• [TASK DIRECTIONS] Pick out the lines below with "dialog" and list them.
· · · · ·
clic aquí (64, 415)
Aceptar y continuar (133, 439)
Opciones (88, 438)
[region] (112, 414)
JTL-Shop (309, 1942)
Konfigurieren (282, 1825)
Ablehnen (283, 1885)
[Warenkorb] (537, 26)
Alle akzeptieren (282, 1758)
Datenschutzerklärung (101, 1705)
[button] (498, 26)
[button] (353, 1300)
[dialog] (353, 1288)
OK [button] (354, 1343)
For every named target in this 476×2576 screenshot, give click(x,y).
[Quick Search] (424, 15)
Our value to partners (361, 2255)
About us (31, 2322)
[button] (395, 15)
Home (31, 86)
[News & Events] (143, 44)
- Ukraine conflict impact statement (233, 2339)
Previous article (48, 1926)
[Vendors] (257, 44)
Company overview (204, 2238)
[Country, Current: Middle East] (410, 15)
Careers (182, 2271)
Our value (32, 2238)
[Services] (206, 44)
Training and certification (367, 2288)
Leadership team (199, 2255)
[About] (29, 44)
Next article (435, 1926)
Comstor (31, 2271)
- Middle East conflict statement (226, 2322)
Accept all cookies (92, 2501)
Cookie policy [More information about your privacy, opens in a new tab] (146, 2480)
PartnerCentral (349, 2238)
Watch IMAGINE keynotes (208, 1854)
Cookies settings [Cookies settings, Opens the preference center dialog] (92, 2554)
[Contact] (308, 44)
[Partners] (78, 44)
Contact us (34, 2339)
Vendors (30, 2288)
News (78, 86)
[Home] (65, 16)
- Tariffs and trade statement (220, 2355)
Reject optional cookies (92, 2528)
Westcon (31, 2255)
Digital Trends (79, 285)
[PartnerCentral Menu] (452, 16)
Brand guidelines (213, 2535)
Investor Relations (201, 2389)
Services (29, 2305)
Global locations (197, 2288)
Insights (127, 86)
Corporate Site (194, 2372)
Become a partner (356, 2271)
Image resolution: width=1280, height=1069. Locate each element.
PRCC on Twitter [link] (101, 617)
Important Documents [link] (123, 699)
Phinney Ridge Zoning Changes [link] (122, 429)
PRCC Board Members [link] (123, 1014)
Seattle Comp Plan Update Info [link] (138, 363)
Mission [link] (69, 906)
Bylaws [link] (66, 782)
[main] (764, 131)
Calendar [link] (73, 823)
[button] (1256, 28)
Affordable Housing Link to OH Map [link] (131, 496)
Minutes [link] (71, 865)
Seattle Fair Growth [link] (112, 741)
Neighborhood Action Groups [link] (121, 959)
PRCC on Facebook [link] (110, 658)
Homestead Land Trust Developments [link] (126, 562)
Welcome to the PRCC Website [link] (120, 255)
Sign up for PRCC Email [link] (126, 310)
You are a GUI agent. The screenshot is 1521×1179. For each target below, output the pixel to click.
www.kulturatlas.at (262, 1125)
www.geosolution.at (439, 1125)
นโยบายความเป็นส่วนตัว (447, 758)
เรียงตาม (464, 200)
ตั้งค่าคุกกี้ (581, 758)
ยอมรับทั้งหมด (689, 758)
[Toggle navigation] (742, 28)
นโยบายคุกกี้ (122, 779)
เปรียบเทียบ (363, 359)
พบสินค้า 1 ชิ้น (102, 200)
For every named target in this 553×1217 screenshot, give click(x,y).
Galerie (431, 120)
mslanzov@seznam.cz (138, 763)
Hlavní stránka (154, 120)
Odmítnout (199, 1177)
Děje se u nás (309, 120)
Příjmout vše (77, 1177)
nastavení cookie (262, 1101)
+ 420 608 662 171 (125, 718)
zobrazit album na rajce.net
· · · · ·
• [WRITTEN SOLUTION]
[dialog] (353, 1288)
Cookies settings [Cookies settings, Opens the preference center dialog] (92, 2554)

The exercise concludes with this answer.